Need-to-know and procedural assumptions

  • The target will be a clean VM with an extra 8gb virtual drive attached (in addition to the empty "main" drive for the new VM)
  • The extra drive is a clean installation of xubuntu, it has all our useful tools
  • The extra drive, positioned as /dev/sdb, will be booted from
  • Once booted, the target can receive the source's rsync
  • We do this because the available rescue environments are too limited
  • We'll convert any old-style partitioning to new LVM style in the process, it's easy and practically 90% done by other necessary steps
  • We'll also remove any bind-mounts, as they're pretty annoying eh

Procedure

Check source server

  • Ensure there's no outstanding package updates. It'll be annoying later if a newer kernel is installed than is currently running.

Create target

  1. Determine the actual disk usage of the live machine, and create a new VM with disk/s of appropriate size
    • Suggest leaving 50% room to grow. As an example: for a server with 100gb of data across all partitions, create a 150gb empty virtual disk (henceforth referred to as "vmdk")
  2. Attach the extra vmdk as a secondary SCSI device, typically node 0:1.

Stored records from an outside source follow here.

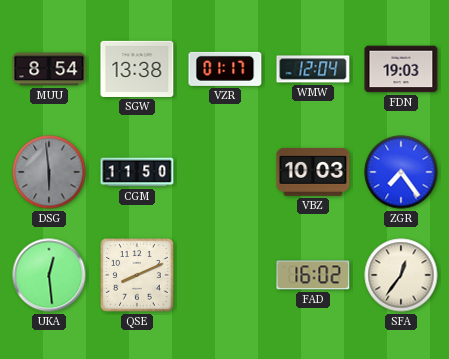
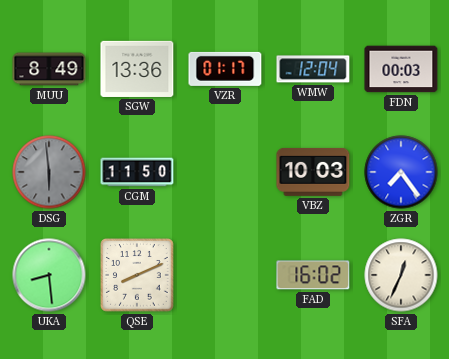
MUU: 8:54 -> 8:49
SGW: 13:38 -> 13:36
FDN: 19:03 -> 00:03
UKA: 12:29 -> 8:29
SFA: 12:36 -> 12:34
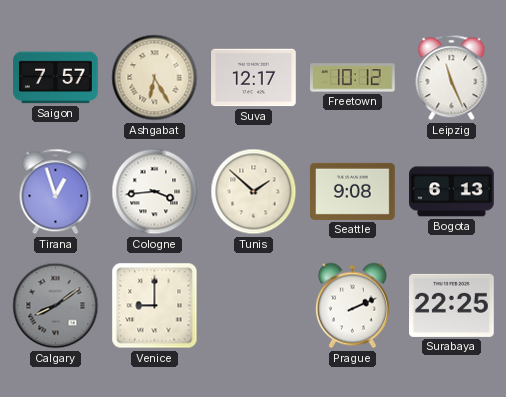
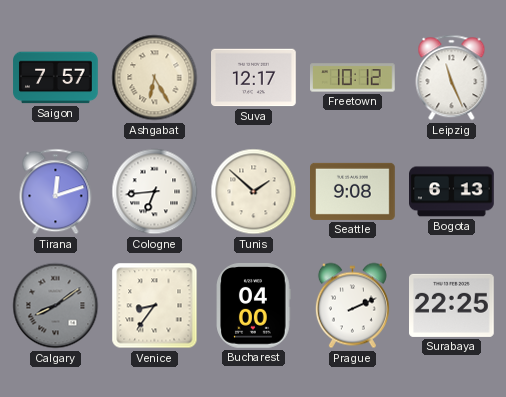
Tirana: 12:57 -> 12:12
Cologne: 3:44 -> 6:44
Venice: 9:00 -> 8:36
Bucharest: none -> 04:00
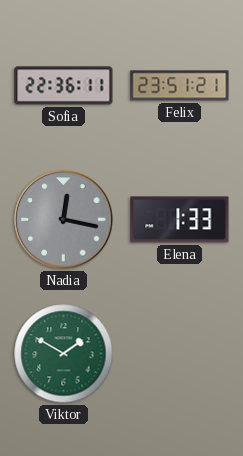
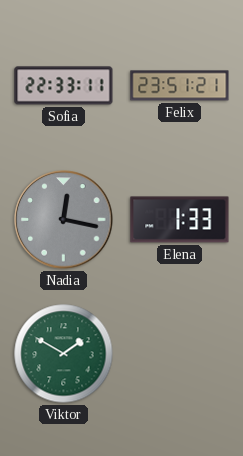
Sofia: 22:36 -> 22:33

  3. Add NICs as required to match the source machine and attach to the appropriate VLAN/s
  4. Boot the target VM from the xubuntu installation.
  5. You might need to get the network configured on a free public IP address if you don't already have one. An address in the same subnet is ideal.
    • If the build network has already been configured, it may mess up your routing. Disconnect that interface in the VMware console and login again through the public IP.
  6. The xubuntu rescue installation should already accept password auth for root (though look out for this stuff if you have any problems)

Setup partitioning on the target disk

Modern style

  1. Partition the "main", empty vmdk. Now is a good time to move to the single-partition scheme from our old four, so we'll do that
    • 100mb /boot partition with type of 0x83
    • Leave the rest as LVM physical volume, type 0x8e
    • For the following directions, assume a "normal" case of /dev/hdb on the target - the migrationhelper will probably be occupying /dev/hda

  2. Configure LVM on the target.
    • These commands are copied from dedicated/Convert_Ext3_to_LVM, we show lvm subcommands because RHEL's rescue environment doesn't expose them as executables in the path

      pvcreate /dev/hdb2
      vgcreate SERVERNAME /dev/hdb2
      lvcreate -L 1024M -n swap SERVERNAME
      lvcreate -l 100%FREE -n root SERVERNAME

      Check your handiwork with the pvs, vgs, and lvs commands. If things don't appear you may need to poke it a bit by using the pvscan, vgscan and lvscan commands.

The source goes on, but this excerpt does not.